From start to finish, set down the entries below exactly, leaving out the pictures.

▶ Records for this task:
┌────────

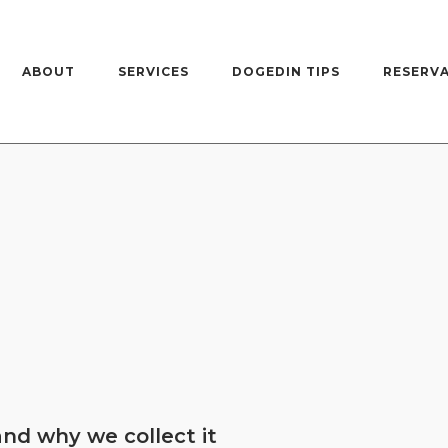
ABOUT
SERVICES
DOGEDIN TIPS
RESERV
nd why we collect it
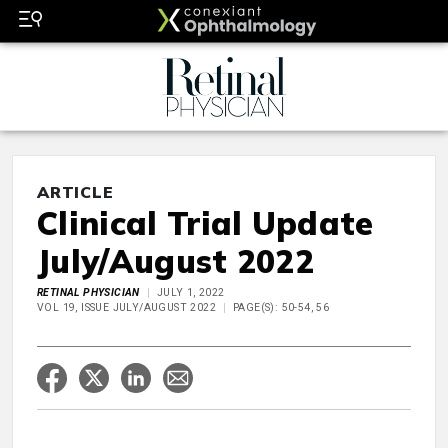
ARTICLE
Clinical Trial Update
July/August 2022
RETINAL PHYSICIAN
JULY 1, 2022
VOL 19, ISSUE JULY/AUGUST 2022
PAGE(S): 50-54, 56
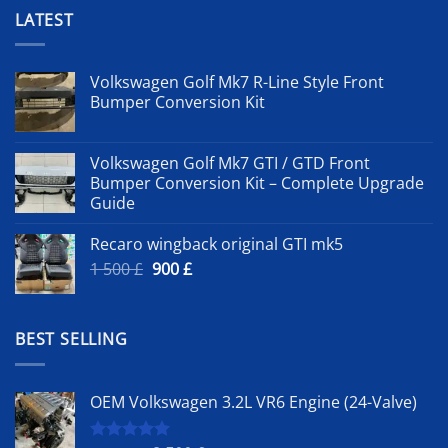
LATEST
Volkswagen Golf Mk7 R-Line Style Front
Bumper Conversion Kit
Volkswagen Golf Mk7 GTI / GTD Front
Bumper Conversion Kit – Complete Upgrade
Guide
Recaro wingback original GTI mk5
Original
Current
1 500
£
900
£
price
price
was:
is:
1
900 £.
BEST SELLING
500 £.
OEM Volkswagen 3.2L VR6 Engine (24-Valve)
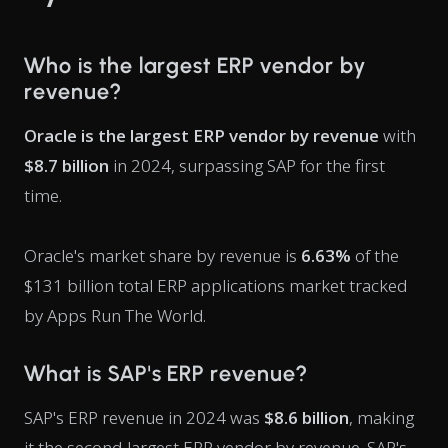
Who is the largest ERP vendor by
revenue?
Oracle is the largest ERP vendor by revenue
with
$8.7 billion
in 2024, surpassing SAP for the first
time.
Oracle's market share by revenue is
6.63%
of the
$131 billion total ERP applications market tracked
by Apps Run The World.
What is SAP's ERP revenue?
SAP's ERP revenue in 2024 was
$8.6 billion
, making
it the second-largest ERP vendor by revenue. SAP's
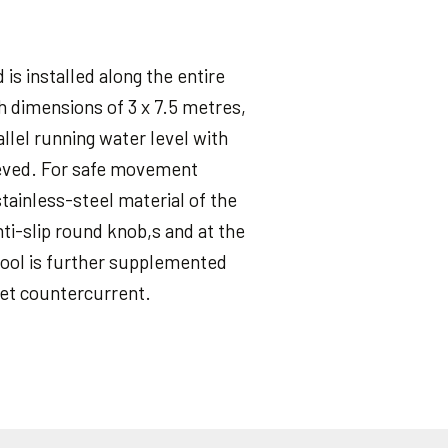
 is installed along the entire
th dimensions of 3 x 7.5 metres,
llel running water level with
hieved. For safe movement
tainless-steel material of the
nti-slip round knob,s and at the
 pool is further supplemented
jet countercurrent.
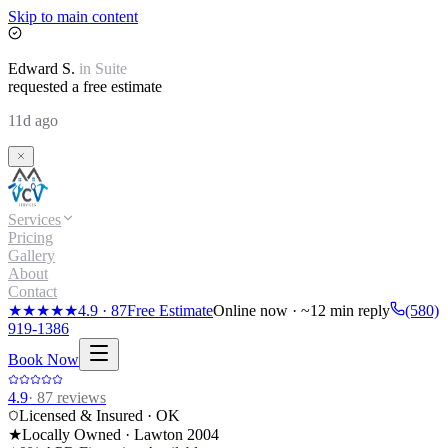
Skip to main content
Edward
S.
in
Suite
requested a free estimate
11d ago
Services
Pricing
Gallery
About
Contact
★★★★★
4.9
·
87
Free Estimate
Online now · ~12 min reply
(580)
919-1386
Book Now
4.9
·
87
reviews
Licensed & Insured · OK
★
Locally Owned · Lawton
2004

└────────

▶ Task solution:
ABOUT
SERVICES
DOGEDIN TIPS
RESERV
nd why we collect it
ARTICLE
Clinical Trial Update
July/August 2022
RETINAL PHYSICIAN
JULY 1, 2022
VOL 19, ISSUE JULY/AUGUST 2022
PAGE(S): 50-54, 56
LATEST
Volkswagen Golf Mk7 R-Line Style Front
Bumper Conversion Kit
Volkswagen Golf Mk7 GTI / GTD Front
Bumper Conversion Kit – Complete Upgrade
Guide
Recaro wingback original GTI mk5
Original
Current
1 500
£
900
£
price
price
was:
is:
1
900 £.
BEST SELLING
500 £.
OEM Volkswagen 3.2L VR6 Engine (24-Valve)
Who is the largest ERP vendor by
revenue?
Oracle is the largest ERP vendor by revenue
with
$8.7 billion
in 2024, surpassing SAP for the first
time.
Oracle's market share by revenue is
6.63%
of the
$131 billion total ERP applications market tracked
by Apps Run The World.
What is SAP's ERP revenue?
SAP's ERP revenue in 2024 was
$8.6 billion
, making
it the second-largest ERP vendor by revenue. SAP's
 is installed along the entire
th dimensions of 3 x 7.5 metres,
llel running water level with
hieved. For safe movement
tainless-steel material of the
nti-slip round knob,s and at the
 pool is further supplemented
jet countercurrent.
Skip to main content
Edward
S.
in
Suite
requested a free estimate
11d ago
Services
Pricing
Gallery
About
Contact
★★★★★
4.9
·
87
Free Estimate
Online now · ~12 min reply
(580)
919-1386
Book Now
4.9
·
87
reviews
Licensed & Insured · OK
★
Locally Owned · Lawton
2004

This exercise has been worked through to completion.